The adviser recorded that she was working 28 hours a week as an accountant in her own company and studying part-time.
It was recommended she combine her life insurance policies with one of the existing insurers and cancel the $300,000 policy. The adviser also said she should include some trauma or critical illness cover and mortgage protection cover in case she could not work for a period of time.
The woman accepted the adviser’s recommendations. She cancelled the $300,000 policy and a new policy providing cover for trauma/critical illness commenced in October. In November she tripped and fell, injuring her back.
She submitted a claim under her trauma/critical illness insurance, stating that she had been working as an accountant for 30 hours a week. She also stated on her ACC form that she had been working for 40 hours a week.
When the insurer asked for documents to corroborate her income, she was unable to provide convincing information. The insurer then discovered that she was a full-time student. The insurer declined the claim and voided the new insurance policies but later reinstated the $1 million life policy that she had before the changes were made.
The woman complained that the advice she had received from the adviser caused her to lose the $300,000 life insurance policy that she had cancelled on the adviser’s advice. When the complaint was not able to be resolved directly with the adviser, she went to FSCL.

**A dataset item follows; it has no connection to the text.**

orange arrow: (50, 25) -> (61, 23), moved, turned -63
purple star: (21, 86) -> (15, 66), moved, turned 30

She told the dispute scheme the adviser had not told her she would have to provide financial statements to support any claim.
The adviser stood behind the advice he had given, saying that he gave cursory advice about the claims process, and noted that she was an accountant and he expected that she would know that audited financial statements would be needed to support a claim.

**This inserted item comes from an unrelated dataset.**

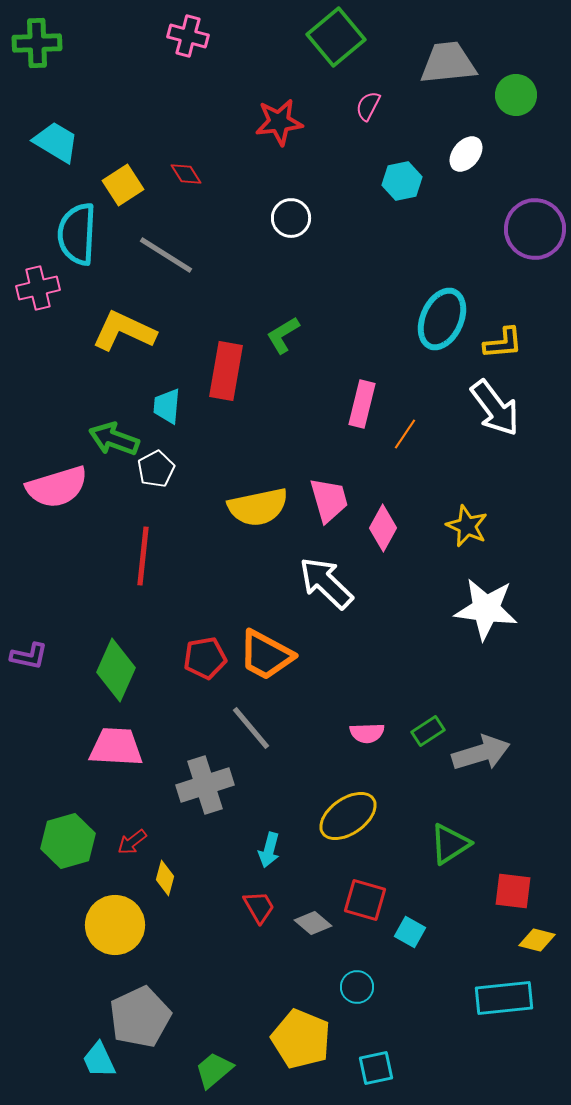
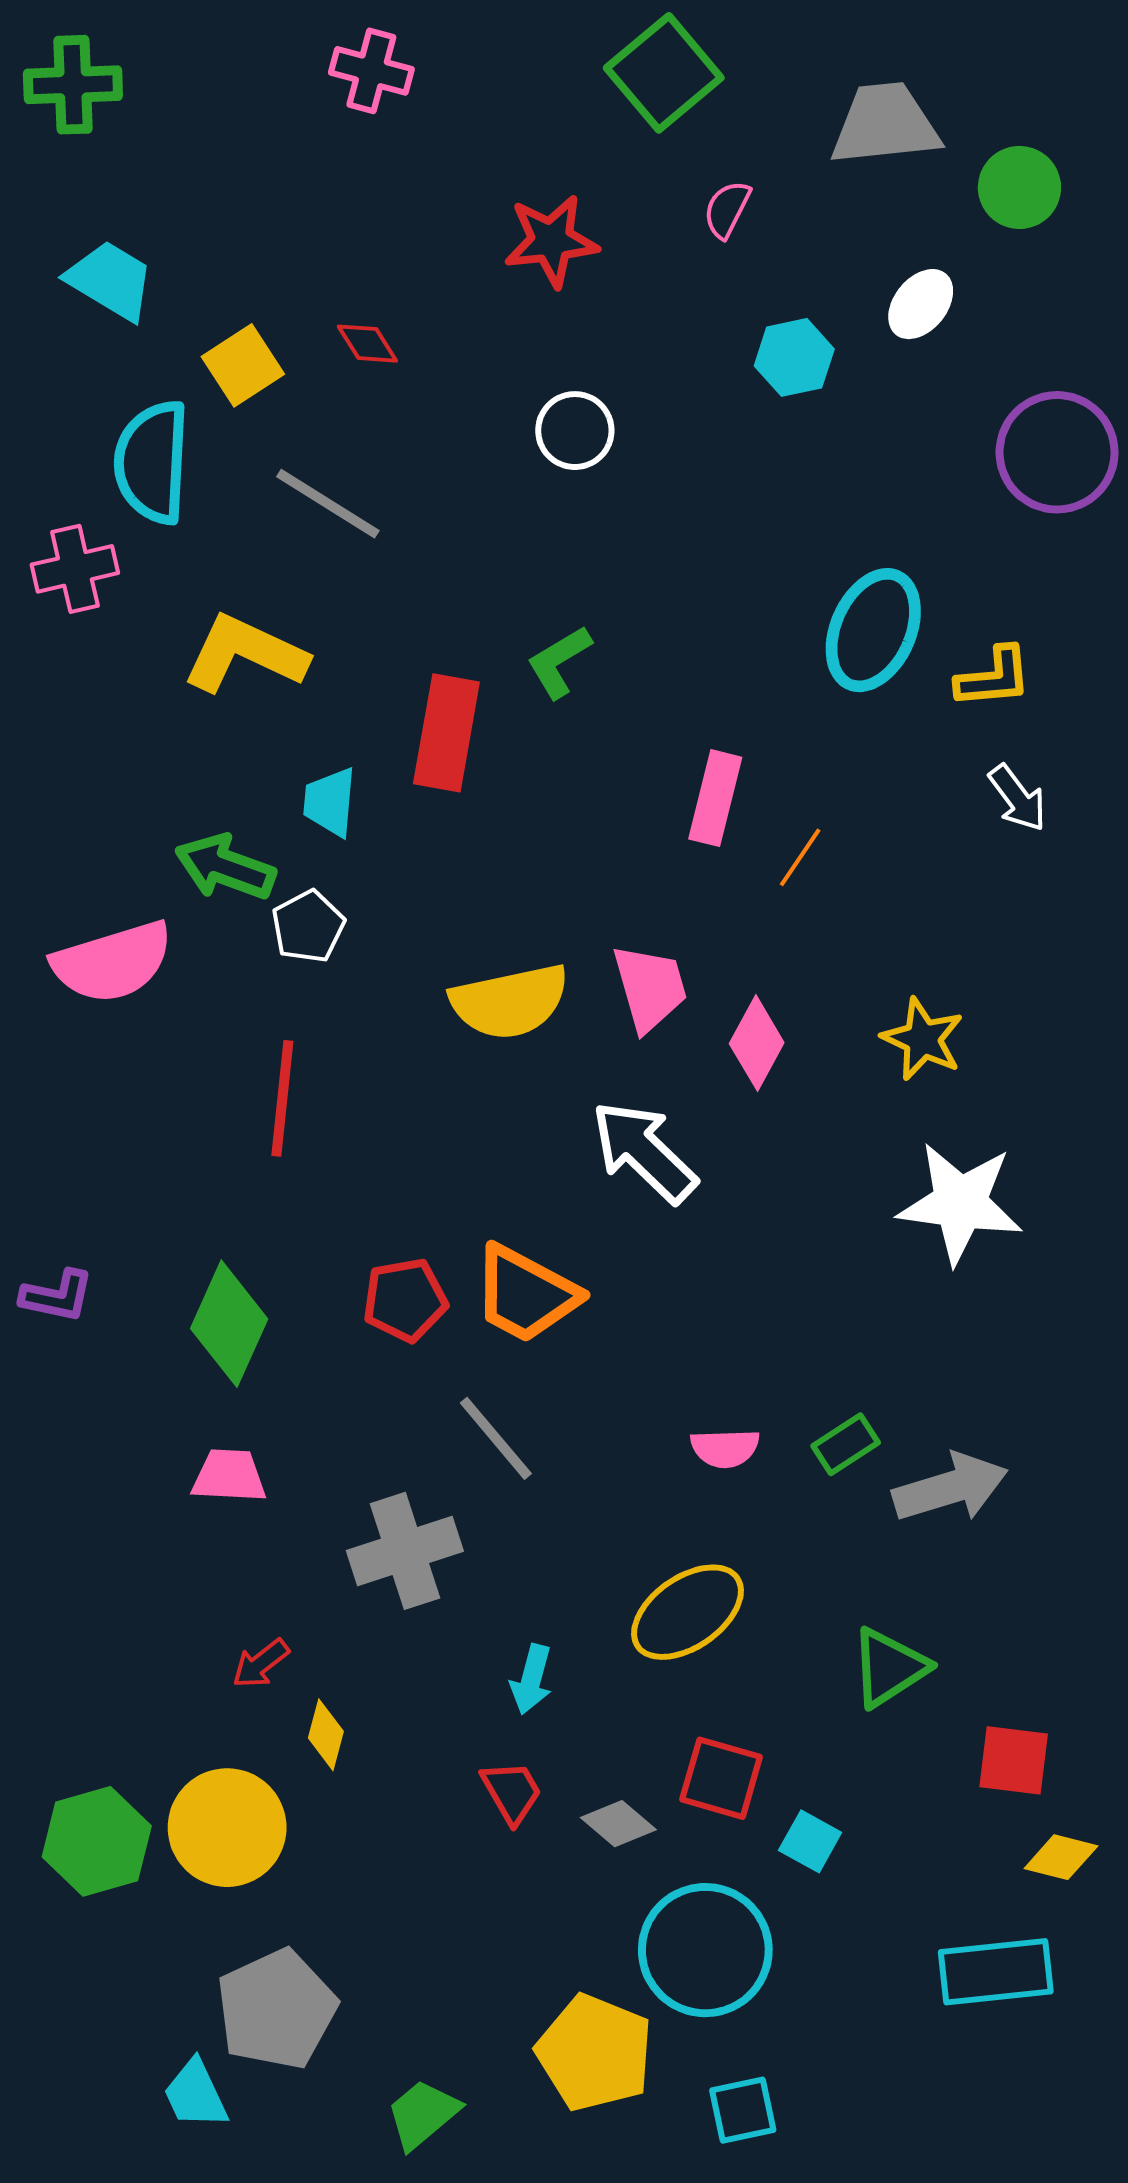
white arrow: (495, 408) -> (1017, 798), moved, size x0.6
pink trapezoid: (116, 747) -> (229, 1476), size x0.7
green hexagon: (68, 841) -> (97, 1841), moved
cyan circle: (357, 987) -> (705, 1950), size x2.0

“We were satisfied that the advice to increase the cover with one insurer and cancel the smaller policy was sound advice and had not caused any loss,” FSCL said.
“Although [the client] lost the $300,000 life cover with the second insurer, because the first insurer had voided the new policy from inception, this was due to her ‘material non-disclosure or misstatement’ in not being completely truthful regarding the income she earned and was not due to anything the adviser had done.
“We were unable to determine what advice the adviser had given [the client] about the information she would need to provide to support a claim, but we explained to her that this did not appear to be the cause of her loss. It seemed to us that her loss was caused by her being unable to give the insurer the information it needed to substantiate the number of hours she was working each week.”
The client was recommended to discontinue her complaint. FSCL said, while she was disappointed, the client agreed. “You are responsible for providing your insurer with all the information they need to assess your claim. It is also important to tell your adviser your true working arrangements when you arrange cover,” FSCL said.